Rectangular Pulse on a Transmission Line

[ask_LXXXVI]

Homework Statement

In Fig a line is used to produce a short rectangular pulse of width 12ns and peak value 800V. With S-2 open. S-1 is closed to charge the line to V_dc; after charging, S-1 is opened. Then, at t = 0, S-2 is closed to discharge the line through R_R and form the pulse. Find the length of line and V_dc
[PLAIN]http://img51.imageshack.us/img51/4968/capturezc.jpg

Answer :- 1.2 m , 1600 V.

Homework Equations

v = 1/\sqrt{\mu\xi}

The Attempt at a Solution

Velocity in the Tx line would be 2 x 10^8 m/s by making use of the formula.

Also as R_R = R_o , equivalent ckt while discharging would be a voltage divider circuit , so Vout will be 1/2(Vdc) .So we need a Vdc of 1600 V.


But I am unable to work out how the pulse would be generated.

I mean how is the Tx line charged and discharged in general.After switch S2 is closed do we treat the lines as a voltage source and for how much time will the discharge take place?

Confused , help please.

 

[berkeman]

Homework Statement

In Fig a line is used to produce a short rectangular pulse of width 12ns and peak value 800V. With S-2 open. S-1 is closed to charge the line to V_dc; after charging, S-1 is opened. Then, at t = 0, S-2 is closed to discharge the line through R_R and form the pulse. Find the length of line and V_dc
[PLAIN]http://img51.imageshack.us/img51/4968/capturezc.jpg

Answer :- 1.2 m , 1600 V.

Homework Equations

v = 1/\sqrt{\mu\xi}

The Attempt at a Solution

Velocity in the Tx line would be 2 x 10^8 m/s by making use of the formula.

Also as R_R = R_o , equivalent ckt while discharging would be a voltage divider circuit , so Vout will be 1/2(Vdc) .So we need a Vdc of 1600 V.


But I am unable to work out how the pulse would be generated.
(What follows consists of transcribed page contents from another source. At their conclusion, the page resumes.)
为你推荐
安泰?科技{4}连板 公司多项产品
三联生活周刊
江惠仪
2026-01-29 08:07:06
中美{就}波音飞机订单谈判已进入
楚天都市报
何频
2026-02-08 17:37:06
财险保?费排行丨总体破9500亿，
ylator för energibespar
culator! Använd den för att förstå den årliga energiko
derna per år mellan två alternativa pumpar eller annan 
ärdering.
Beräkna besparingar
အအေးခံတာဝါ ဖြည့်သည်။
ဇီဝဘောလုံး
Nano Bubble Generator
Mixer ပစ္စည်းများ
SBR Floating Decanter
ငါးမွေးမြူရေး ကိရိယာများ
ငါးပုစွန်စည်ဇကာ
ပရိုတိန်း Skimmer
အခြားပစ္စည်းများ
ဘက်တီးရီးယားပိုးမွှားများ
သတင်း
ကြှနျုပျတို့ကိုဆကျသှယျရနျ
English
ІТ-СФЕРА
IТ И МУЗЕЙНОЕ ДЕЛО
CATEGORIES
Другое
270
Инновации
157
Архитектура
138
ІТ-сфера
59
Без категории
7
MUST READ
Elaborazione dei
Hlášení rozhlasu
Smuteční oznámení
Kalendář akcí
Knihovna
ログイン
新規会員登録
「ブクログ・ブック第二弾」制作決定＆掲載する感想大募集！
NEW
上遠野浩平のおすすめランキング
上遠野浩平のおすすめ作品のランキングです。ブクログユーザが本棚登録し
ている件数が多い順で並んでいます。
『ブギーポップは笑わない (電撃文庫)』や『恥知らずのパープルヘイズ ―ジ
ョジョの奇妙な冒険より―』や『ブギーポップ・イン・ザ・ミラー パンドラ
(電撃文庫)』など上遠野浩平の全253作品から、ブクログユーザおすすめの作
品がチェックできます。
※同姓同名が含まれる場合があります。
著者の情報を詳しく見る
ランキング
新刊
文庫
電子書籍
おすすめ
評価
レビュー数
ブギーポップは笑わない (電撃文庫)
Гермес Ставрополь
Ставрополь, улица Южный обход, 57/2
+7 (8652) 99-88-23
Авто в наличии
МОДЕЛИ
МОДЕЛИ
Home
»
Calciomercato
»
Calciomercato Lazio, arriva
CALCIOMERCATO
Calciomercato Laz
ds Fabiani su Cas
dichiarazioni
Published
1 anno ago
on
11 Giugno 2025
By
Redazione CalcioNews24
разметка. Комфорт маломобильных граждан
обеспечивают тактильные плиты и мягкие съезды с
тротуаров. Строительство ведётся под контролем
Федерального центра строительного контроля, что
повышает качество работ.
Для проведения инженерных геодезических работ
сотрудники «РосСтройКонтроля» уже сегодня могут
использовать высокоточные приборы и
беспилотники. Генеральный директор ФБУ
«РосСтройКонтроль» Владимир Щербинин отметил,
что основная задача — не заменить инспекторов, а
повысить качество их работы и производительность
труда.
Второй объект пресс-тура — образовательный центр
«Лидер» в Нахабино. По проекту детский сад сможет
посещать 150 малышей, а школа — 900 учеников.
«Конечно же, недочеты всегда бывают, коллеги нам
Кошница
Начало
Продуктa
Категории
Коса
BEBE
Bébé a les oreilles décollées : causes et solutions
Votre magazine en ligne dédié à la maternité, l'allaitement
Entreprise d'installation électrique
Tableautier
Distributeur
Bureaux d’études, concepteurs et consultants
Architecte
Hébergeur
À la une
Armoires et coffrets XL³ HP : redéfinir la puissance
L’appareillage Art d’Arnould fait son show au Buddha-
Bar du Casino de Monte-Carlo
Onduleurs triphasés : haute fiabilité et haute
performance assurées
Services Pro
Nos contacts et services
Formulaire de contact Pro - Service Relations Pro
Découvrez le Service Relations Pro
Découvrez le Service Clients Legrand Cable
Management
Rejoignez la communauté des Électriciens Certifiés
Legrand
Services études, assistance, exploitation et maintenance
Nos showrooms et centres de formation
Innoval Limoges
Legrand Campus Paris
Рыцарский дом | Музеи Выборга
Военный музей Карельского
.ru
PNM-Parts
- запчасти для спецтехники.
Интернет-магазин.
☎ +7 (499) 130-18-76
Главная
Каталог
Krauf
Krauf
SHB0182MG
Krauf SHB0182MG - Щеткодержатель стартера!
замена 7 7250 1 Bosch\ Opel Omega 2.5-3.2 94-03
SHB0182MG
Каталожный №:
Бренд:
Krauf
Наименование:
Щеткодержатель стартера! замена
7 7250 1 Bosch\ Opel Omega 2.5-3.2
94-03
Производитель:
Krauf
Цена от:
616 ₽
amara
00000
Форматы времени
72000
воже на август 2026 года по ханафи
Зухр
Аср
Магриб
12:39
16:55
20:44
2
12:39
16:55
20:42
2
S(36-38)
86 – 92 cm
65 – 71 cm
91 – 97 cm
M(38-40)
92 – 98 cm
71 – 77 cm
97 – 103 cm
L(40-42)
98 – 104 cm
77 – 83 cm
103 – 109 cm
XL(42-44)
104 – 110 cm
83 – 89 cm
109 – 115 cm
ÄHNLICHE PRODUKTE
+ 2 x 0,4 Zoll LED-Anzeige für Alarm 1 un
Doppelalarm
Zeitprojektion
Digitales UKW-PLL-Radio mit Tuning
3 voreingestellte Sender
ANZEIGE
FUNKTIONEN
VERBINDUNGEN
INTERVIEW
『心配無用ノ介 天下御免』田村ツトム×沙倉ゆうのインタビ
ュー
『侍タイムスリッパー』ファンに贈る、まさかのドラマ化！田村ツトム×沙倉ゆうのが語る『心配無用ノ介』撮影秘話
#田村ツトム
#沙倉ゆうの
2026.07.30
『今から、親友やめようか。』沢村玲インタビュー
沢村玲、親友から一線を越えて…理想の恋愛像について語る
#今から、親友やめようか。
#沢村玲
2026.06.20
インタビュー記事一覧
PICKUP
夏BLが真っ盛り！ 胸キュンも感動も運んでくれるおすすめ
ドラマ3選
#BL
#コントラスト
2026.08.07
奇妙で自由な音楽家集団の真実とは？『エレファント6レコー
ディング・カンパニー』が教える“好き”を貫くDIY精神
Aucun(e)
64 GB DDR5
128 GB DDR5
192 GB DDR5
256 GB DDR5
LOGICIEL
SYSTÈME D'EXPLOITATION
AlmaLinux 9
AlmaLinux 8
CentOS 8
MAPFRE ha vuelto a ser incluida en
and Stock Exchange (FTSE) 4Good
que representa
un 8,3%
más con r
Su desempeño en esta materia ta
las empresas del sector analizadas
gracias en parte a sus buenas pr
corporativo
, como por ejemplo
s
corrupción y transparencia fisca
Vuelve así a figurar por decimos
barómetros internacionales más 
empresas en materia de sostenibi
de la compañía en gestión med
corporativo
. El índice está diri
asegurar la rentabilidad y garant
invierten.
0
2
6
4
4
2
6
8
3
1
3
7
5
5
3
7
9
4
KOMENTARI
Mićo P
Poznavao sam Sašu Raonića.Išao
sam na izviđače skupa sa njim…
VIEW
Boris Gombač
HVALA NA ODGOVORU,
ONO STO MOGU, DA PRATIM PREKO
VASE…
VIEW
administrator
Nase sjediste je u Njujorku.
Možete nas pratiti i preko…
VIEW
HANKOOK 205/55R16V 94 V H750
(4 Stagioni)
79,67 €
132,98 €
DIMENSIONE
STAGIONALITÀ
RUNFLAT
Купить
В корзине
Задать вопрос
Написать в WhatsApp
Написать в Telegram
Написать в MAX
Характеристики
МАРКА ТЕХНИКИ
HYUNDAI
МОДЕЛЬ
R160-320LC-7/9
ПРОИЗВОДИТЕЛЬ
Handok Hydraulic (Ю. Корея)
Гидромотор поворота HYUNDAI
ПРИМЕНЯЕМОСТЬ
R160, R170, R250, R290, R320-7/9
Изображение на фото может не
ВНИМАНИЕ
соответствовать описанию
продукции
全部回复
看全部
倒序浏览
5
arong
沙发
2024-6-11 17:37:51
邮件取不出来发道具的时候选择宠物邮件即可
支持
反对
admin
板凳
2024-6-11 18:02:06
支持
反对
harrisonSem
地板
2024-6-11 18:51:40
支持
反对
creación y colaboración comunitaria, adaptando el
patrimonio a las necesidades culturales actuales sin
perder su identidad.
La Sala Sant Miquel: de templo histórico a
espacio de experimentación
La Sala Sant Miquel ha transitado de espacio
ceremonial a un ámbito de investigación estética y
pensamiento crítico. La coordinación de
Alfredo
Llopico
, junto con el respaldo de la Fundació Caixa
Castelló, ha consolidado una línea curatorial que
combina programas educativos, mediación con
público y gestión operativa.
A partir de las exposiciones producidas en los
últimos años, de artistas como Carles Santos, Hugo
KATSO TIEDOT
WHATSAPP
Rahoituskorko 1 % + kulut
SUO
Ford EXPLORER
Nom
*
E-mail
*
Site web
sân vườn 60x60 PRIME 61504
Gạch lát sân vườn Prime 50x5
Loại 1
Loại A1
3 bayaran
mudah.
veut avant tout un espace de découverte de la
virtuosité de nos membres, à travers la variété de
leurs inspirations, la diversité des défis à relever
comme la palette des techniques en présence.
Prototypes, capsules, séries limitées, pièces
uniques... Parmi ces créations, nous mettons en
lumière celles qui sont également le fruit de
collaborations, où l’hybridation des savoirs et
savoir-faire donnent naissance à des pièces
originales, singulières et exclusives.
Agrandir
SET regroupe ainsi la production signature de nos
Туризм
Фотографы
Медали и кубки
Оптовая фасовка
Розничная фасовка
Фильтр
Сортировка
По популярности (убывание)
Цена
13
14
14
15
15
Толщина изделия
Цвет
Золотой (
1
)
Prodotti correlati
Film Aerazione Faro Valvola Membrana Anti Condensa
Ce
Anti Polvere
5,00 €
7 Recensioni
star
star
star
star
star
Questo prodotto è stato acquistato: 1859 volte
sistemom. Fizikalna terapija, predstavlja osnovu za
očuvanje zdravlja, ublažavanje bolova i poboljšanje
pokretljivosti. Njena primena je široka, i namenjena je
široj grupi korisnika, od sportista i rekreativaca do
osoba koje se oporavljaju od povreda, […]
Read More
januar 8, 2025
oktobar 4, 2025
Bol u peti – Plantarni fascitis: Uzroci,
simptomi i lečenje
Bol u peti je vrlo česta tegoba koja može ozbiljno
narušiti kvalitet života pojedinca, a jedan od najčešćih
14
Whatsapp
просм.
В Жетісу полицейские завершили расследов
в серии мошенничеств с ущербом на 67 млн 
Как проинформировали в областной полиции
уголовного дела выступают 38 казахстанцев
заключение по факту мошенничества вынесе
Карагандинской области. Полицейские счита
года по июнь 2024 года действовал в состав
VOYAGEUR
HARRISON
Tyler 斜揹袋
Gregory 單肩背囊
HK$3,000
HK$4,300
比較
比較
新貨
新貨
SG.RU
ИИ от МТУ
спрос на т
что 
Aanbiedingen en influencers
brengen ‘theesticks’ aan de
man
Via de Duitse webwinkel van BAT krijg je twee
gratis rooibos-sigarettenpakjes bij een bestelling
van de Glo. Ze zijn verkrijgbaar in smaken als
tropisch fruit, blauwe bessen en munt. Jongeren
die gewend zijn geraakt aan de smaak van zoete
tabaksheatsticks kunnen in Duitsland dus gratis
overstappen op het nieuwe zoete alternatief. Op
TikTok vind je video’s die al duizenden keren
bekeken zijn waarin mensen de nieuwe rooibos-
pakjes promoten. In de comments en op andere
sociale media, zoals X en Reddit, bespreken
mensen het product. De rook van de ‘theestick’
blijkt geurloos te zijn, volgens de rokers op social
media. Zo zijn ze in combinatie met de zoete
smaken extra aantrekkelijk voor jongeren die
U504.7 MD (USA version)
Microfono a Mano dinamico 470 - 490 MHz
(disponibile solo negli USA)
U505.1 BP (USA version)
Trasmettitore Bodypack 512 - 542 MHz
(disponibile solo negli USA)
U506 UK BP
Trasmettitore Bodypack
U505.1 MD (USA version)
I mean how is the Tx line charged and discharged in general.After switch S2 is closed do we treat the lines as a voltage source and for how much time will the discharge take place?

Confused , help please.

I think you have it right. The problem statement is a little confusing, but the switch S1 is closed for however long it takes to charge up the TL, and then opened. Switch S2 is closed at t=0 and stays closed. Since the TL Zo equals the termination resistance, you are correct that it acts as a 2:1 voltage divider. So that gives you the Vdc that the TL is charged up to, and the propagation time gives you the length of the cable.

It seems that things would get a lot weirder if the termination did not match the Zo -- you'd have reflections and re-reflections to deal with then...

Of course, it would take a bounceless switch to make this work in the real world. Kind of a clever way to make short pulses, though.

 

[ask_LXXXVI]

can you please explain how exactly the discharge takes place.


see before t=0 entire Tx line is charged to a voltage V. I am unable to visualise what happens after switch S2 is closed.

What is voltage across the line at different points of time ? it would be great if someone plots the V(x) plots for different values of t , i.e V(x,t1) V(x,t2) and so on. That would help the visualisation process.